With this processes, we have basically simplified some parts of the evolution of the system (evolution due to $H_0$) and focus on the more interesting parts ($V(t)$). This is similar to the case where a classical object is going through a complex motion along with some simple rotation, and you can basically focus on the complex motion by going to the rotating frame with the same frequency.

I'll give you one simple example to understand this. Let's say we have a hamiltonian like this-

$H = \hbar \omega \sigma_z + \hbar \frac{\Omega}{2} (\exp(i\omega t) + \exp(-i\omega t))\sigma_x$.

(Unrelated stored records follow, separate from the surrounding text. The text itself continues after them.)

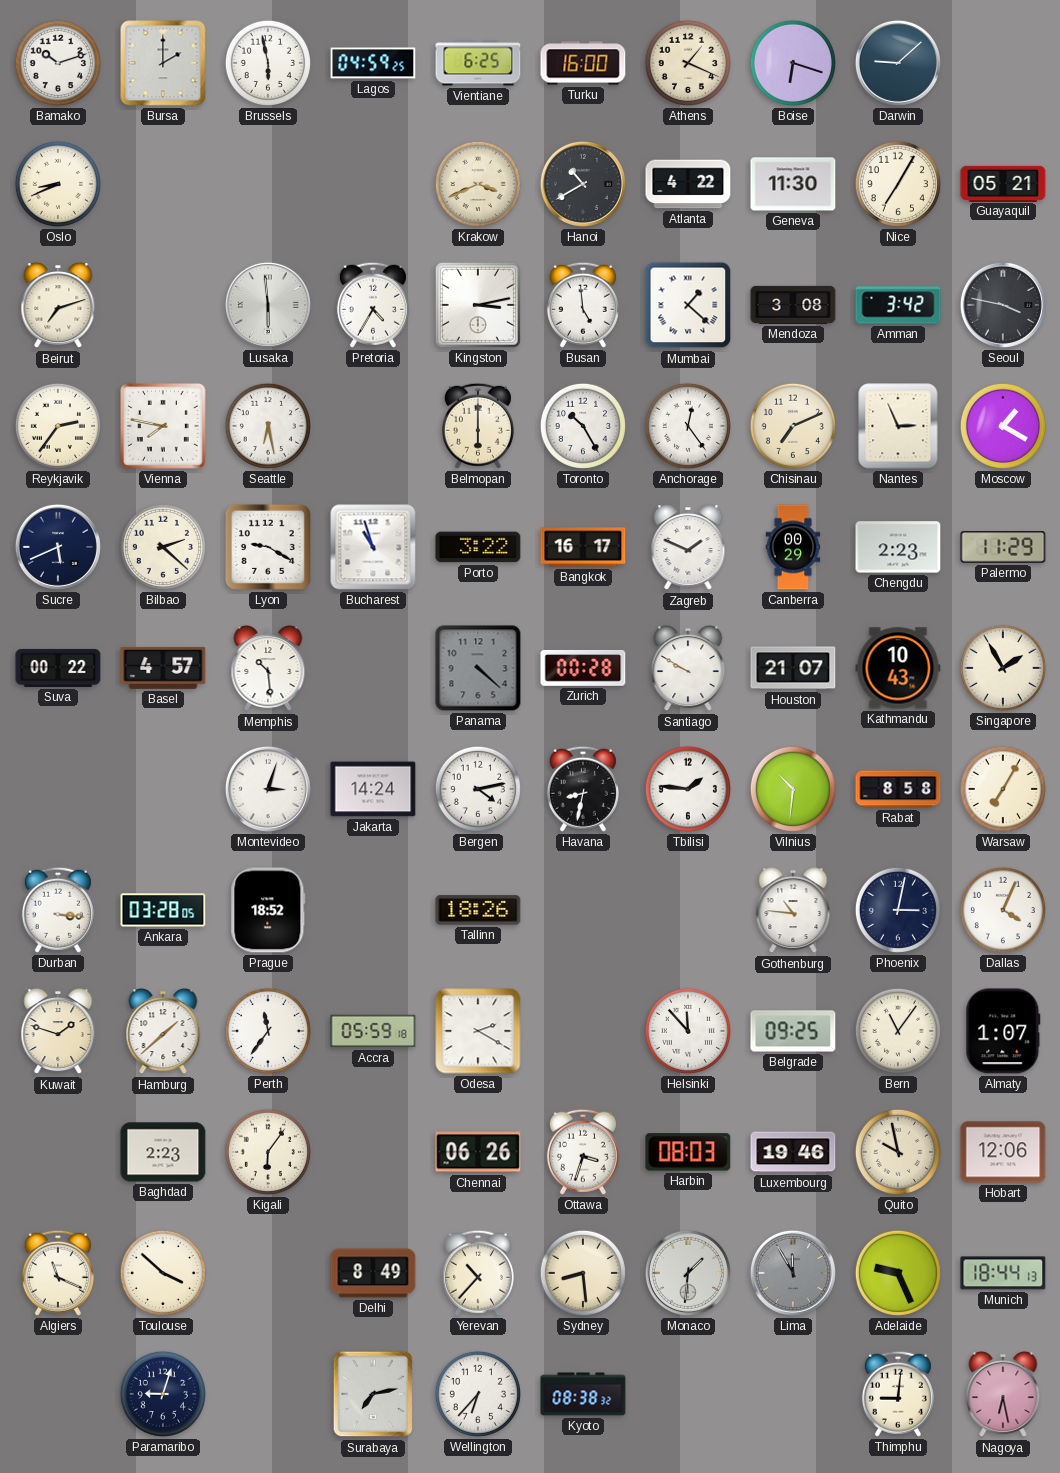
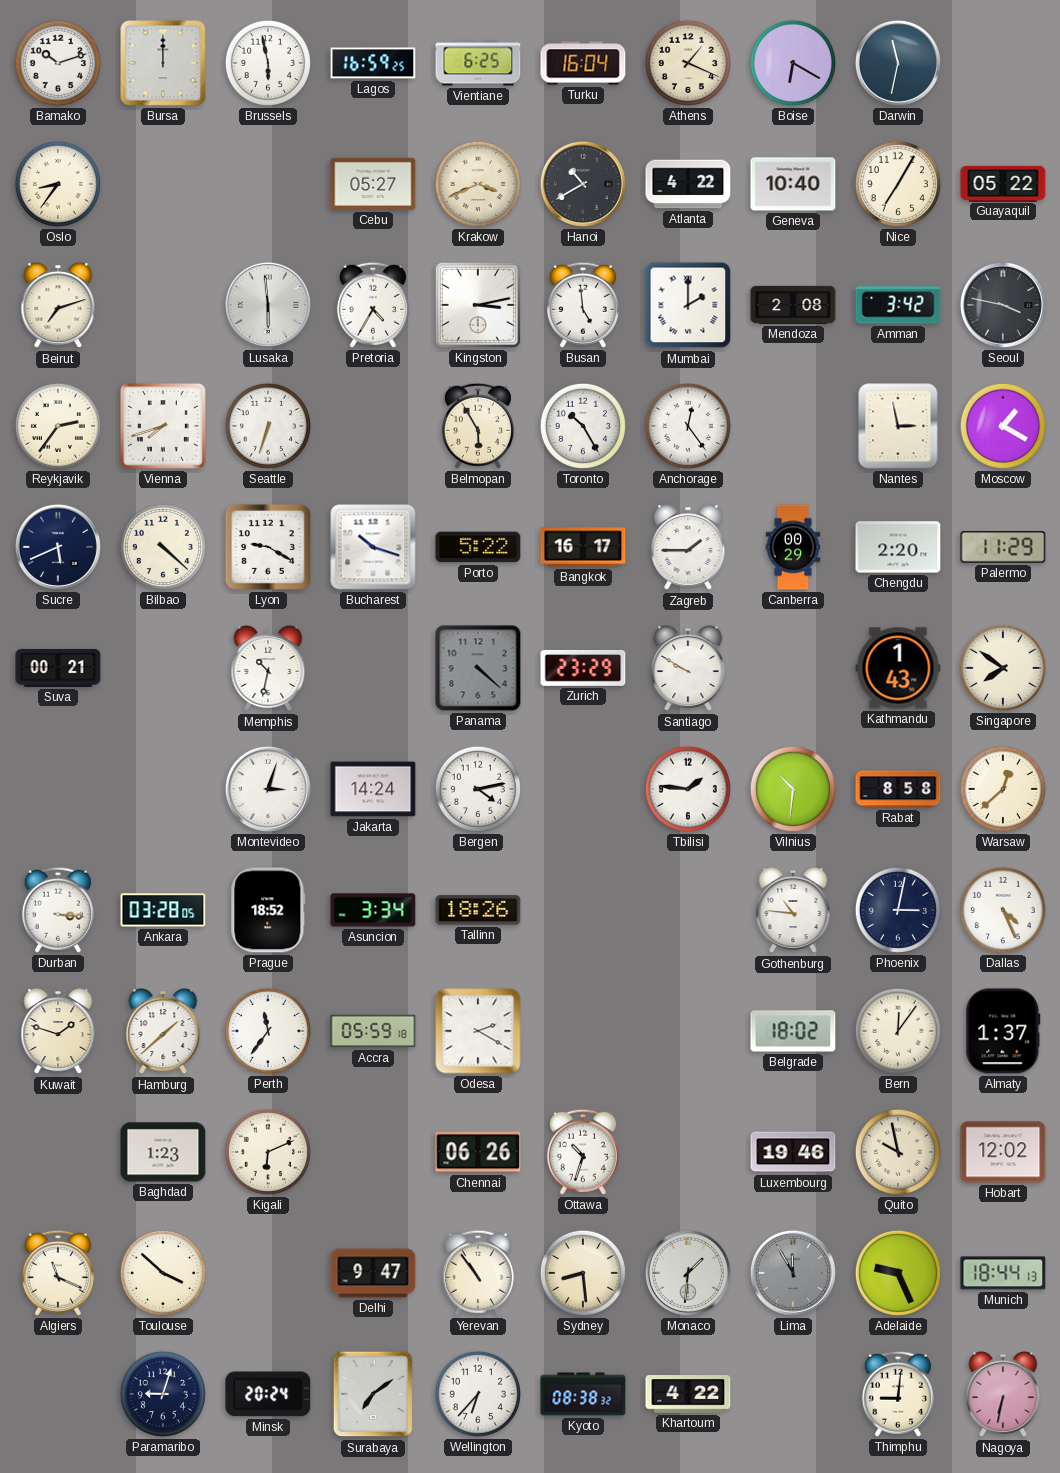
Bursa: 2:00 -> 12:00
Lagos: 04:59 -> 16:59
Turku: 16:00 -> 16:04
Boise: 6:18 -> 6:20
Darwin: 9:08 -> 11:32
Oslo: 8:41 -> 8:36
Cebu: none -> 05:27
Geneva: 11:30 -> 10:40
Guayaquil: 05:21 -> 05:22
Mumbai: 1:22 -> 2:00
Mendoza: 3:08 -> 2:08
Vienna: 7:47 -> 7:42
Seattle: 6:28 -> 6:33
Belmopan: 6:00 -> 5:55
Chisinau: 7:11 -> none
Nantes: 2:56 -> 2:58
Bilbao: 2:22 -> 4:22
Bucharest: 10:57 -> 10:18
Porto: 3:22 -> 5:22
Zagreb: 1:49 -> 1:45
Chengdu: 2:23 -> 2:20
Suva: 00:22 -> 00:21
Basel: 4:57 -> none
Memphis: 10:29 -> 10:32
Zurich: 00:28 -> 23:29
Houston: 21:07 -> none
Kathmandu: 10:43 -> 1:43
Singapore: 1:55 -> 7:51
Havana: 8:32 -> none
Warsaw: 7:05 -> 12:38
Asuncion: none -> 3:34
Dallas: 4:04 -> 4:26
Helsinki: 11:53 -> none
Belgrade: 09:25 -> 18:02
Bern: 11:06 -> 12:06
Almaty: 1:07 -> 1:37
Baghdad: 2:23 -> 1:23
Kigali: 6:06 -> 6:11
Ottawa: 3:33 -> 10:33
Harbin: 08:03 -> none
Hobart: 12:06 -> 12:02
Delhi: 8:49 -> 9:47
Yerevan: 10:37 -> 10:54
Minsk: none -> 20:24
Surabaya: 7:13 -> 7:09
Khartoum: none -> 4:22
Nagoya: 6:28 -> 6:32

If we take $H_0 = \hbar \omega \sigma_z$ and $V(t) = \hbar \frac{\Omega}{2} (\exp(i\omega t) + \exp(-i\omega t))\sigma_x$ and go to the interaction picture with $H_0$, we can show that the term $V(t)$ in the interaction picture will be- $\hbar \frac{\Omega}{2} \sigma_x (1+ \exp(2i\omega t))$. Usually, the $\exp{(2i\omega t)}$ term implies a faster rotating term, which we can safely ignore as it violates energy conservation. Thus, in the rotating frame, our state only evolves with the simple $\hbar \frac{\Omega}{2}\sigma_x$, which makes the calculations a lot easier.

Answers in this thread- What is the "interaction picture" or "rotating frame" in quantum mechanics? discusses the underlying math nicely.